<<<<
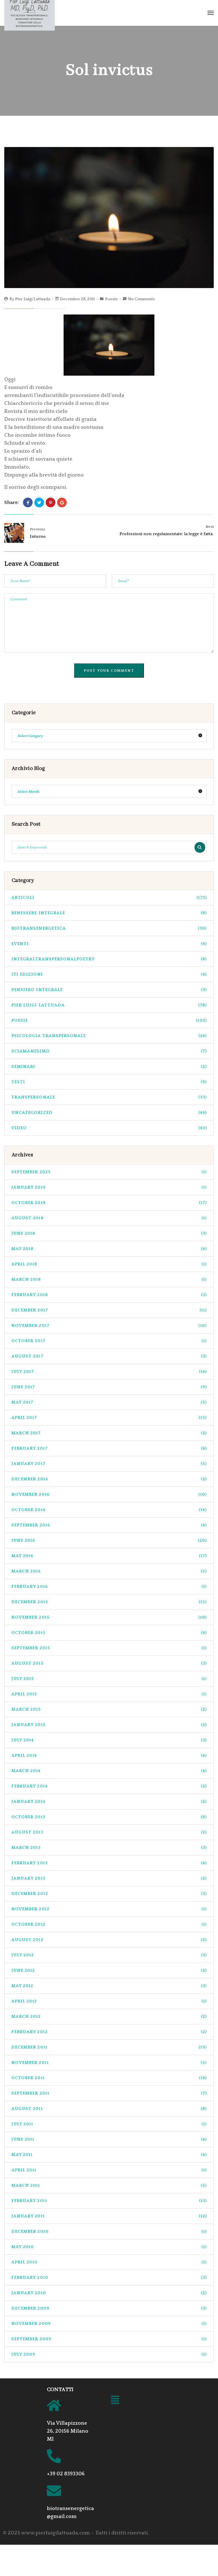 This screenshot has width=218, height=2576. I want to click on February 2010, so click(109, 2277).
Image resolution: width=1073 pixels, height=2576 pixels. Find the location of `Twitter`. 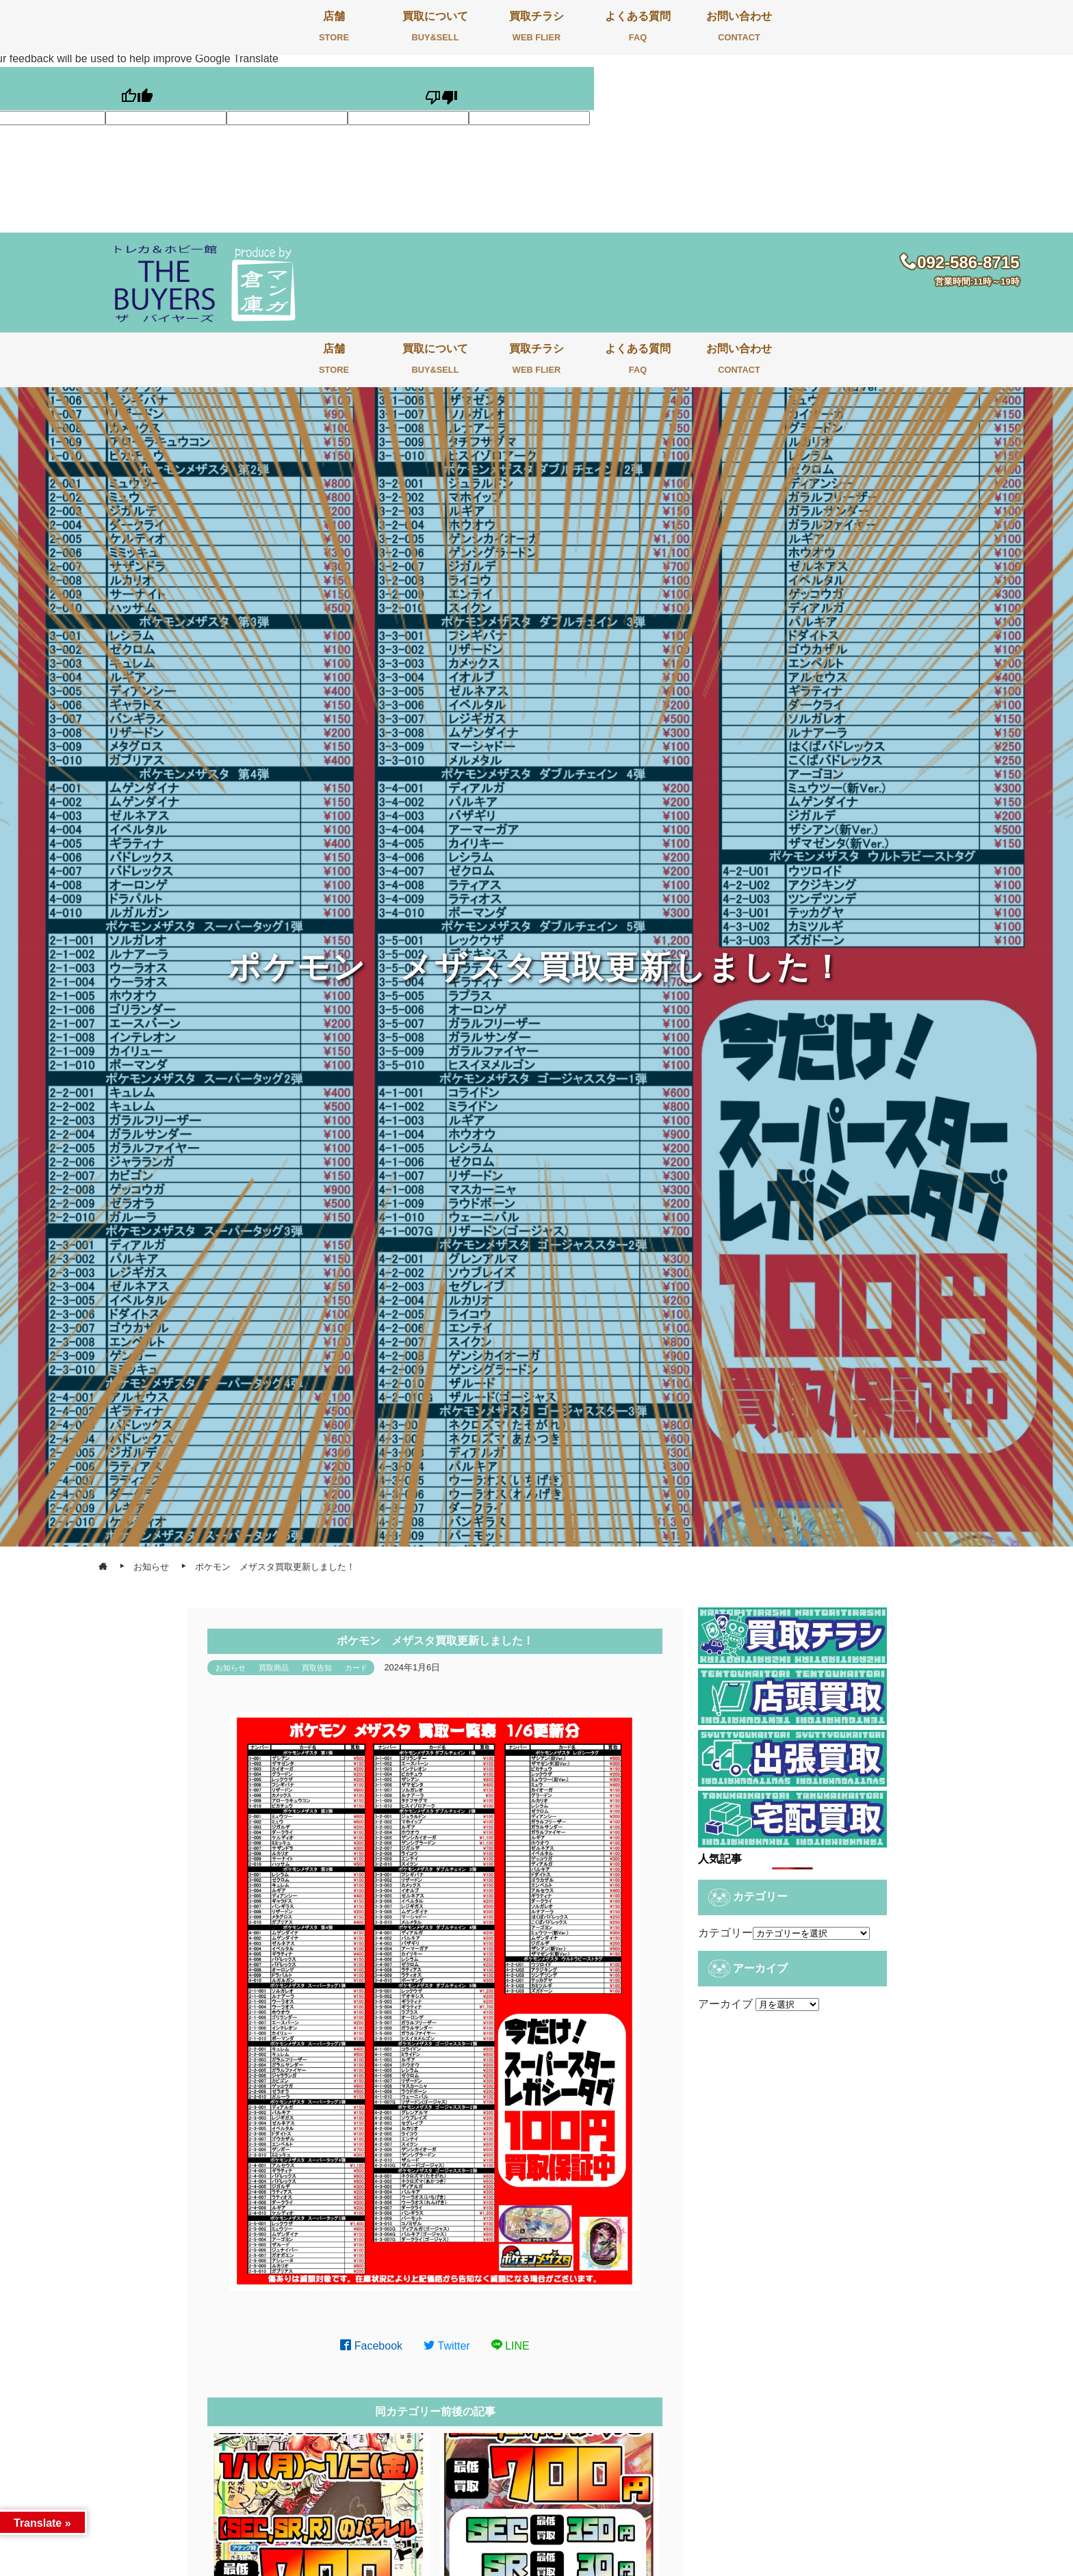

Twitter is located at coordinates (447, 2346).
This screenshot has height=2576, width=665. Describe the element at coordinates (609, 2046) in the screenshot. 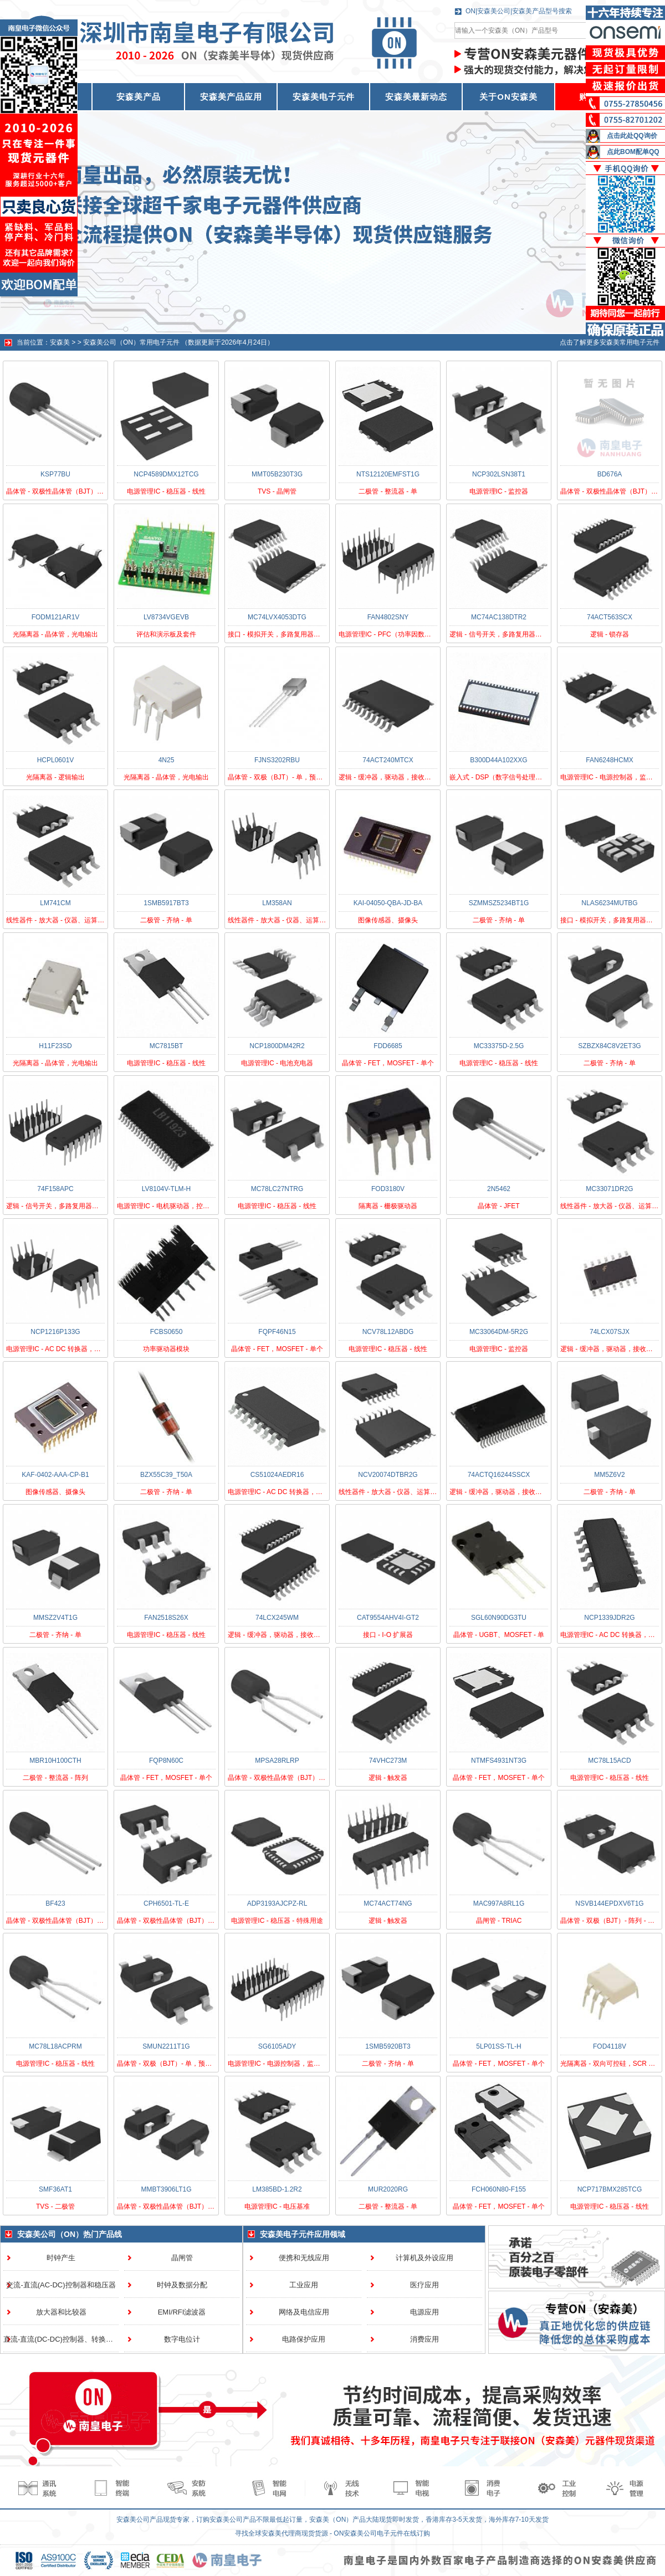

I see `FOD4118V` at that location.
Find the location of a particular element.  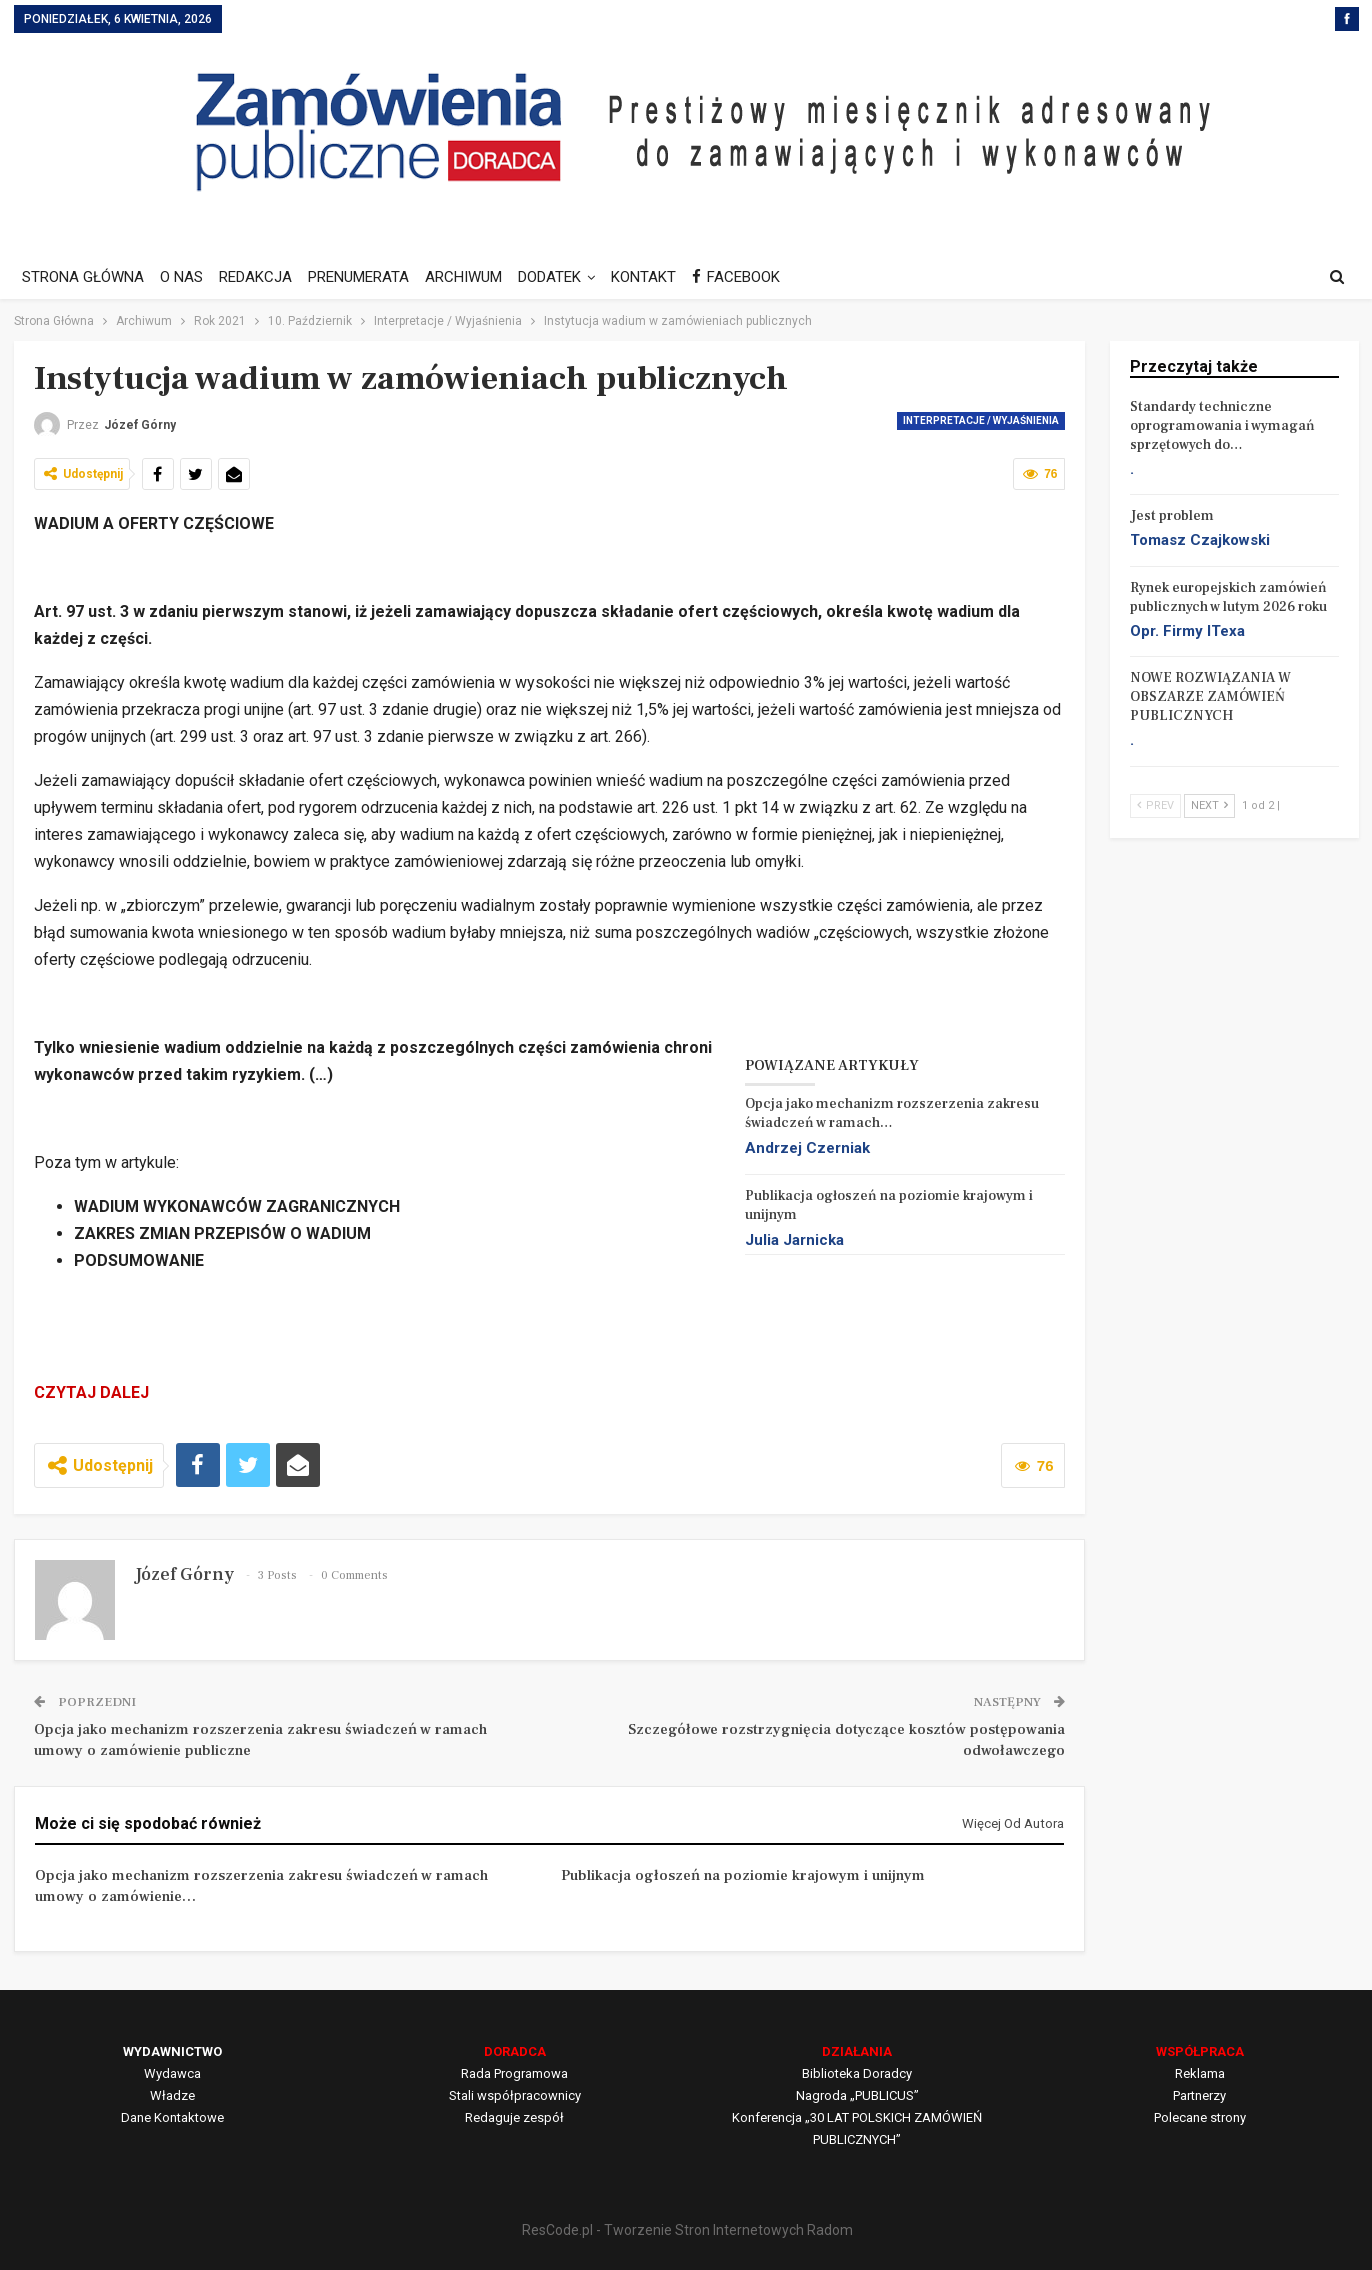

Opcja jako mechanizm rozszerzenia zakresu świadczeń w ramach… is located at coordinates (892, 1113).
>>>>
• _PROBLEM_:
Nothing but the lines from the one with "This screenshot has height=2576, width=665." through the last line of the records should appear in your answer, each exactly as written and without pictures.

• _YOUR SOLUTION_:
This screenshot has height=2576, width=665. Describe the element at coordinates (609, 2046) in the screenshot. 

I see `FOD4118V` at that location.
Find the location of a particular element.  

Opcja jako mechanizm rozszerzenia zakresu świadczeń w ramach… is located at coordinates (892, 1113).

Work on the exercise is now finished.